WRONG. If you'd stopped for a moment to think about others and not yourself and how cute you and your girlfriends would look drinking Bailey's spiked hot chocolate from them at book club next week, you would have remembered that retailers keep a close eye on what people buy. And - here comes the train kids - WHEN THEY BUY IT. One set of Valentine's Day coffee mugs purchased on Christmas Eve is really not a big deal. But multiply that by the number of Walgreens scattered across the country like Spot's droppings in the back yard and you've got what's known as a "sales trend" in the retail game.
Paula Poundstone used to do a bit in her act where she'd suggest to the audience that they all leave the theatre and go to 7-11 and buy the same item "like a Slim-Jim or somethin'." The punchline of the gag was that it would throw 7-11's inventory tracking out of whack and they'd be expecting 700 people to show up next week at the same time to buy Slim-Jims. It was a very funny joke. I still laugh at it when I catch a re-broadcast of Paula's old HBO special. But this, dear friends, is NOT a stand-up act. It's reality. And it's not funny anymore. Not at all.
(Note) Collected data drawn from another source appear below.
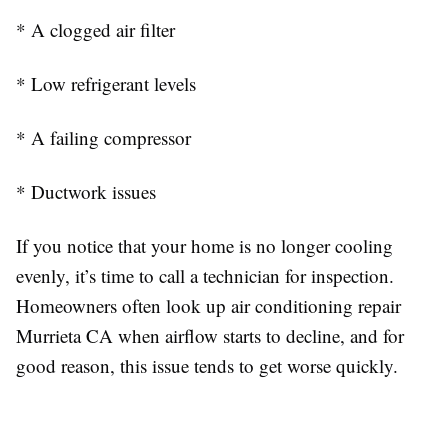
* A clogged air filter
* Low refrigerant levels
* A failing compressor
* Ductwork issues
If you notice that your home is no longer cooling
evenly, it’s time to call a technician for inspection.
Homeowners often look up air conditioning repair
Murrieta CA when airflow starts to decline, and for
good reason, this issue tends to get worse quickly.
So how do we fix this? How do we wrangle our holiday shopping windows back into reasonable shape and cure retailers of their premature merchandising? Well, I believe a little "Retail Rehab" is in order. Simply do not buy anything that is completely out of season. And I mean anything: Not. One. Item. I don't have to give you specifics. Because we both know that when you're buying that Spongebob Squarepants singing tree-topper in April your body senses it's wrong and you get a weird feeling in the small of your back - like a kidney infection.
I'm not naive. I'll be the first to admit that I know it won't be easy to beat this monkey off our collective backs. When the Cadbury Creme Eggs hit the shelf, whether it's April or August, I'm all over those suckers. But I'm going to try as hard as I can to resist and you should too. Otherwise, someday soon we'll all be celebrating NewValStPatEasMothMemFath4thLabHallThanksHanumas. And nobody wants that.
Get out of here. And take your cake with you!